The rich red colour flew to Lady Muriel's cheek, and the light shone in her dark eyes. To her too the news was precious, delicious; but not so the intelligence which formed its corollary. What! Ronald Kilsyth gone to solicit Dr. Wilmot's attendance on his sister! Ronald Kilsyth bringing about the renewal of this danger which she, apparently ably assisted by fate, had put far from her! What availed Wilmot's return, if he might see Madeleine again--might be with her? What availed it that Madeleine was no longer in the house with him, that she was free to see him, to enjoy his society undisputed? As Kilsyth saw how her face lighted up, how her colour rose, he rejoiced in her sympathy with his feelings; with his hope and relief, he blessed her in his heart for her love for his Madeleine. And she listened to him, dominated in turn by irresistible joy and by burning anger.
[CHAPTER XII.]
Too Late.
That there can be such a thing as a broken heart; that love, misguided, misdirected, fixed upon the wrong object, and never finding "its earthly close," having to pine in secret, and to take out its revenge in saying deteriorating and spiteful things of its successful rival, ever kills, is nowadays generally accepted as nonsense. In the daily round of the work-a-day life there are too many things hourly cropping up to allow a man of any spirit to permit himself to hug to his bosom the corpse of a dead joy, or to bemoan over the reminiscence of vanished happiness. He must be up and doing; he must go in to his business, read his newspaper, give his orders to his clerks, write his letters--or at least sign them; go to his club, eat his dinner, and go through his ordinary routine, each item of which fills up his time, and prevents him from dwelling on the atrocious perfidy of the Being who has deceived him. The evening has generally been considered a favourable time for indulging in those reflections which, by their bitterness, bring about the anatomical consequences so much to be deplored; but your modern Strephon either forgets his own woes in reading of the fictitious woes of others, duly supplied by Mr.
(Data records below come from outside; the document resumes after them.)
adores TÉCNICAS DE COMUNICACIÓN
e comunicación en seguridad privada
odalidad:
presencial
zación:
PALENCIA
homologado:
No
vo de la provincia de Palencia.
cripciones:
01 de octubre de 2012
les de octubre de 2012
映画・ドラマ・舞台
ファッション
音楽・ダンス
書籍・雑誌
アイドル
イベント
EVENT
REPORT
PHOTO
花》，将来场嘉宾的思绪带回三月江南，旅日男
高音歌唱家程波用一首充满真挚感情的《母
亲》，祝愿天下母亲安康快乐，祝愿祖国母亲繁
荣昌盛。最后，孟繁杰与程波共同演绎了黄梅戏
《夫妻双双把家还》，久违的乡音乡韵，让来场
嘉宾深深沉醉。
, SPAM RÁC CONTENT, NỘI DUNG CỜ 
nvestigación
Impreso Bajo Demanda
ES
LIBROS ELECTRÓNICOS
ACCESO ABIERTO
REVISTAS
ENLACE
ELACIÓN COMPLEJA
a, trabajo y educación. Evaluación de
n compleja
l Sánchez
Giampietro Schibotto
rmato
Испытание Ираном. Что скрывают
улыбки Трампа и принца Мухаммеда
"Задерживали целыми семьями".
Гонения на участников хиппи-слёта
Mudie, or in witnessing them depicted on the stage, or in listening to the cynical wisdom of the smoking-room, which, if he duly imbibe it, leads him rather to think he has had a wonderful escape; or in the friendly game of whist, when deference to his partner's interest, to say the least of it, requires that he should keep his thoughts from wandering into that subject so redolent of bitter-sweet. The heart-breaking business is out of date, it is rococo, it is bygone; and one might as well look to see the brazen greaves of bold Sir Lancelot flashing in our English imitation of the sunshine, and to hear the knight singing "Lirra-lirra!" as he rode up the banks of the Serpentine, as to believe in its existence nowadays.
So that those who may have imagined that Chudleigh Wilmot had given up all relish of and interest in life must have been grievously disappointed. When he first went abroad, grief and rage were in his heart, and he cared but little what became of him. When he first received the news of Mr. Foljambe's bequest, there sprung up in him a new feeling of hope and joy, such as he had never had before, which lasted but a very few hours, being uprooted and cast out by the announcement of Madeleine's marriage in the newspaper. When he returned to London, his mind was so far made up, that he contemplated very calmly the possibility of such an existence--without Madeleine, that is to say--as a few hours previously he had deemed impossible; and though on first entering on the new life the old ghosts which "come to trouble joy" would occasionally await him; and though after that chance meeting with Madeleine and Lady Muriel in the Park he was for some little time much disturbed, yet, on the whole, he managed to live his life quietly, soberly, peacefully, and not unhappily.